Il confronto tra le parti, dunque, risulta essere
più apparente che reale, in quanto avviene tra soggetti neutralizzati nella
propria storica istanza rivoluzionaria, e all'interno di un orizzonte omogeneo
che lascia spazio solo per la messa in discussione delle singole applicazioni
di presupposti che sono da tutti ritenuti indiscutibili. L'apparenza di una
dialettica politica viva e accesa è tuttavia mantenuta e stimolata, in quanto
decisamente funzionale alla preservazione e all'equilibrio del sistema. Ciò
avviene essenzialmente per due motivi. Innanzitutto fornisce il simulacro di un
pluralismo che si erge a garante delle libertà su cui il sistema si impegna.
Tale pluralismo di facciata, tuttavia, non giunge mai, come già ricordato, ad
accogliere prospettive capaci di mettere in discussione il pensiero unico e la
sua espressione politica; esso pertanto risulta essere ininfluente dal punto di
vista di ciò che più conta, ossia una critica radicale capace di elaborare
autentiche alternative.

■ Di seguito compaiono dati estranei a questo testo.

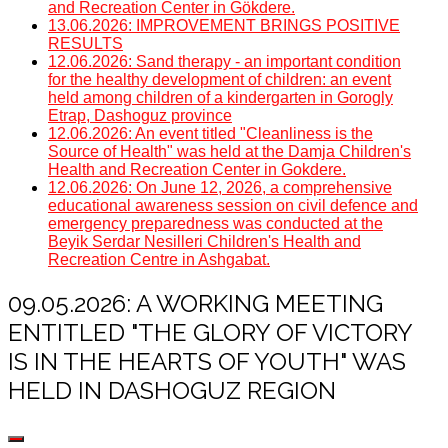
and Recreation Center in Gökdere.
13.06.2026: IMPROVEMENT BRINGS POSITIVE
RESULTS
12.06.2026: Sand therapy - an important condition
for the healthy development of children: an event
held among children of a kindergarten in Gorogly
Etrap, Dashoguz province
12.06.2026: An event titled "Cleanliness is the
Source of Health" was held at the Damja Children's
Health and Recreation Center in Gokdere.
12.06.2026: On June 12, 2026, a comprehensive
educational awareness session on civil defence and
emergency preparedness was conducted at the
Beyik Serdar Nesilleri Children's Health and
Recreation Centre in Ashgabat.
09.05.2026: A WORKING MEETING
ENTITLED "THE GLORY OF VICTORY
IS IN THE HEARTS OF YOUTH" WAS
HELD IN DASHOGUZ REGION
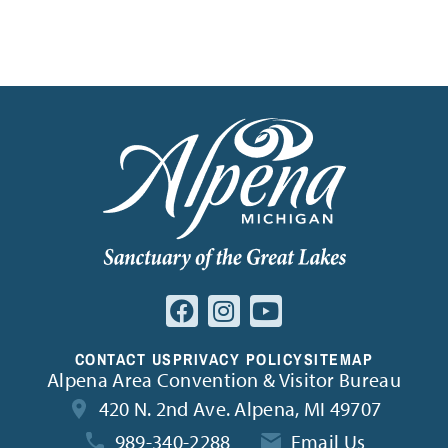
Find inspiration for your next adventure
CONTACT US
PRIVACY POLICY
SITEMAP
Alpena Area Convention & Visitor Bureau
420 N. 2nd Ave. Alpena, MI 49707
989-340-2288
Email Us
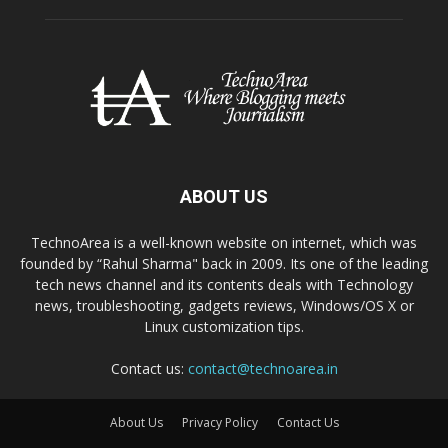
ABOUT US
TechnoArea is a well-known website on internet, which was
founded by “Rahul Sharma" back in 2009. Its one of the leading
tech news channel and its contents deals with Technology
news, troubleshooting, gadgets reviews, Windows/OS X or
Linux customization tips.
Contact us:
contact@technoarea.in
About Us
Privacy Policy
Contact Us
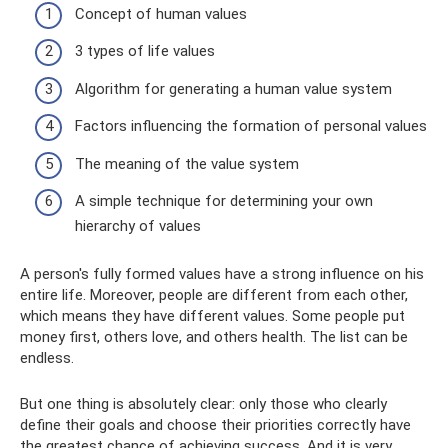
Concept of human values
3 types of life values
Algorithm for generating a human value system
Factors influencing the formation of personal values
The meaning of the value system
A simple technique for determining your own
hierarchy of values
A person's fully formed values ​​have a strong influence on his
entire life. Moreover, people are different from each other,
which means they have different values. Some people put
money first, others love, and others health. The list can be
endless.
But one thing is absolutely clear: only those who clearly
define their goals and choose their priorities correctly have
the greatest chance of achieving success. And it is very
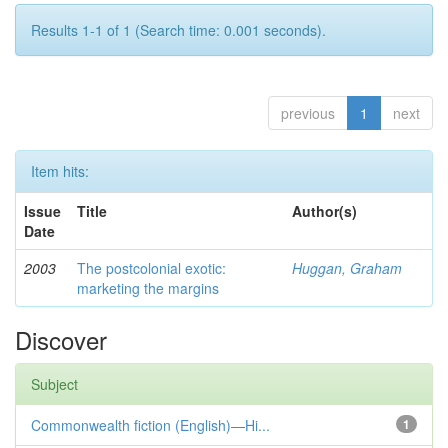
Results 1-1 of 1 (Search time: 0.001 seconds).
previous
1
next
Item hits:
Issue
Title
Author(s)
Date
2003
The postcolonial exotic:
Huggan, Graham
marketing the margins
Discover
Subject
Commonwealth fiction (English)—Hi...
1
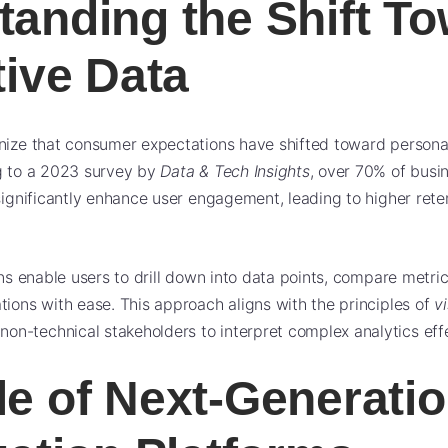
tanding the Shift T
tive Data
nize that consumer expectations have shifted toward personal
ng to a 2023 survey by
Data & Tech Insights
, over 70% of busi
 significantly enhance user engagement, leading to higher ret
ons enable users to drill down into data points, compare metri
tions with ease. This approach aligns with the principles of
vi
-technical stakeholders to interpret complex analytics effe
le of Next-Generati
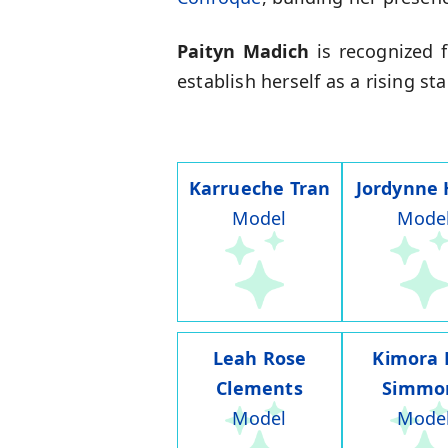
Paityn Madich
is recognized f
establish herself as a rising s
Karrueche Tran
Jordynne
Model
Mode
Leah Rose
Kimora 
Clements
Simmo
Model
Mode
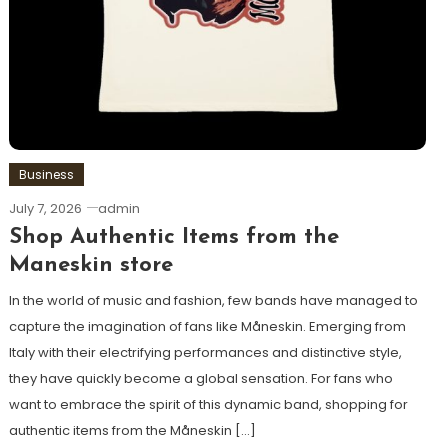
Business
July 7, 2026
admin
Shop Authentic Items from the
Maneskin store
In the world of music and fashion, few bands have managed to
capture the imagination of fans like Måneskin. Emerging from
Italy with their electrifying performances and distinctive style,
they have quickly become a global sensation. For fans who
want to embrace the spirit of this dynamic band, shopping for
authentic items from the Måneskin […]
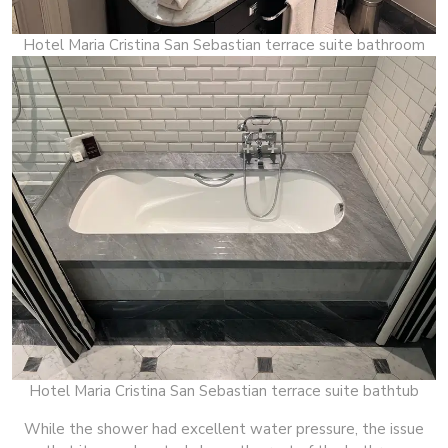
Hotel Maria Cristina San Sebastian terrace suite bathroom
Hotel Maria Cristina San Sebastian terrace suite bathtub
While the shower had excellent water pressure, the issue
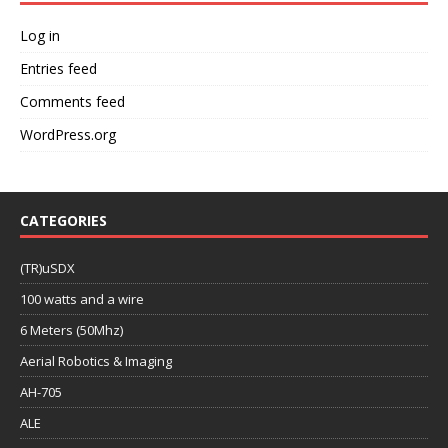
Log in
Entries feed
Comments feed
WordPress.org
CATEGORIES
(TR)uSDX
100 watts and a wire
6 Meters (50Mhz)
Aerial Robotics & Imaging
AH-705
ALE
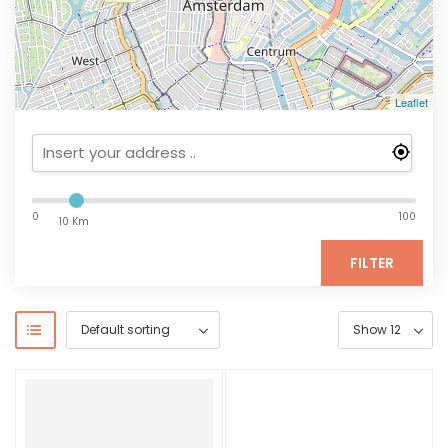
Leaflet
0
100
10 Km
FILTER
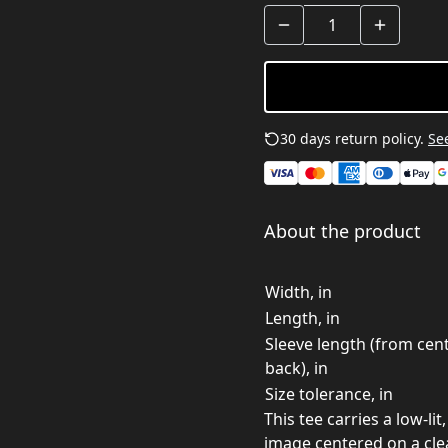
30 days return policy.
See
About the product
Width, in
Length, in
Sleeve length (from cen
back), in
Size tolerance, in
This tee carries a low-l
image centered on a clean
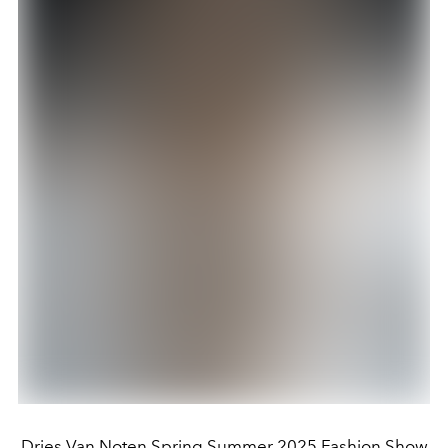
Dries Van Noten Spring Summer 2025 Fashion Show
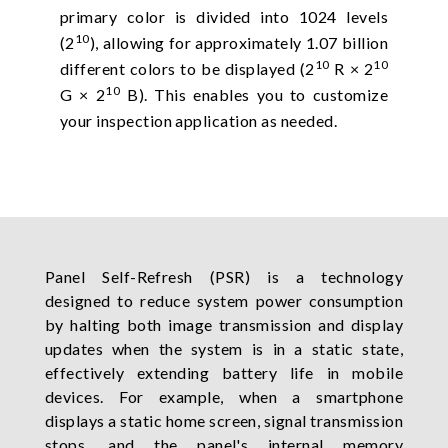
primary color is divided into 1024 levels
10
(2
), allowing for approximately 1.07 billion
10
10
different colors to be displayed (2
R × 2
10
G × 2
B). This enables you to customize
your inspection application as needed.
Panel Self-Refresh (PSR) is a technology
designed to reduce system power consumption
by halting both image transmission and display
updates when the system is in a static state,
effectively extending battery life in mobile
devices. For example, when a smartphone
displays a static home screen, signal transmission
stops, and the panel's internal memory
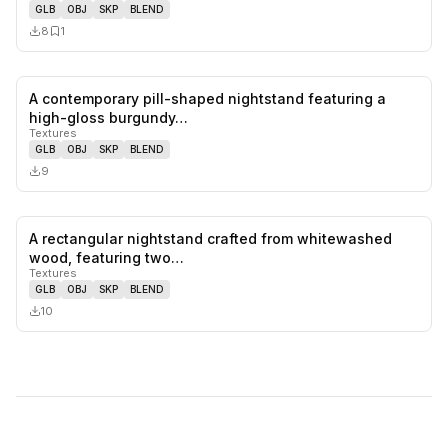
GLB
OBJ
SKP
BLEND
8
1
A contemporary pill-shaped nightstand featuring a
0
likes,
0
sa
high-gloss burgundy…
Textures
GLB
OBJ
SKP
BLEND
9
A rectangular nightstand crafted from whitewashed
0
likes,
0
sa
wood, featuring two…
Textures
GLB
OBJ
SKP
BLEND
10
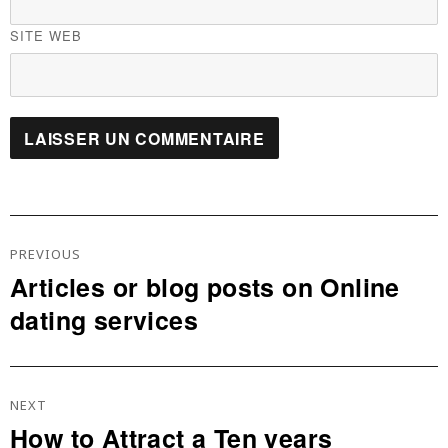
SITE WEB
Navigation
De
PREVIOUS
L’article
Articles or blog posts on Online
Previous
dating services
post:
NEXT
How to Attract a Ten years
Next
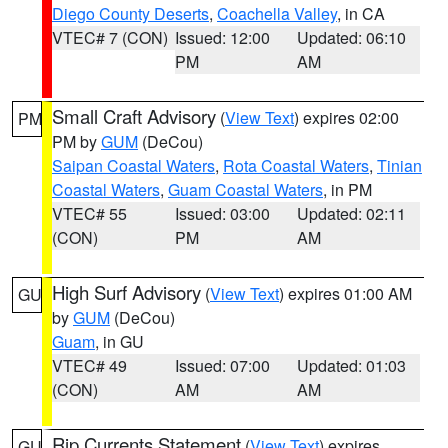
Diego County Deserts
,
Coachella Valley
, in CA
VTEC# 7 (CON)
Issued: 12:00
Updated: 06:10
PM
AM
Small Craft Advisory
(
View Text
) expires 02:00
PM
PM by
GUM
(DeCou)
Saipan Coastal Waters
,
Rota Coastal Waters
,
Tinian
Coastal Waters
,
Guam Coastal Waters
, in PM
VTEC# 55
Issued: 03:00
Updated: 02:11
(CON)
PM
AM
High Surf Advisory
(
View Text
) expires 01:00 AM
GU
by
GUM
(DeCou)
Guam
, in GU
VTEC# 49
Issued: 07:00
Updated: 01:03
(CON)
AM
AM
Rip Currents Statement
(
View Text
) expires
GU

Svuotato di ogni capacità critica, la dialettica
politica si risolve esclusivamente in una commedia i cui attori sono
intercambiabili, mentre i ruoli rimangono sempre gli stessi, in un paradossale
gioco di specchi e di riflessi in cui ogni parte presta all'altra linguaggi,
idee, stili e personalità. Lo scontro ideologico, inoltre, opportunamente
coltivato ed esarcebato alla necessità, fornisce un utile diversivo su cui
scaricare tensioni e frustrazioni sociali, senza che queste giungano mai a
intaccare il nocciolo duro del potere. In pratica, la simulazione del conflitto
cela la totale assenza di una autentica istanza critica e di genuini soggetti
politici che la incarnino, e il disagio sociale che tale situazione priva di
sbocchi genera, viene canalizzato, circoscritto e scatenato all'interno di
tempi e luoghi preposti, e pertanto perfettamente contenuto e monitorato. La
geografia del dissenso è mantenuta accuratamente tutta all'interno del
perimetro del consenso.
In questo quadro d'insieme, continuare a
considerare destra e sinistra come due schieramenti antagonisti e dotati di
una propria identità caratterizzante, significa essenzialmente preservare la
dinamica dei processi che reggono e preservano lo status quo, nonchè rinforzare
l'egemonia ideologica del pensiero unico. Se vi è la possibilità di recuperare
una capacità di visione e di pensiero in grado di concepire il cambiamento, ciò
che un tempo era definita l'istanza rivoluzionaria, essa non può che essere
custodita nell'oltrepassamento di tale inganno.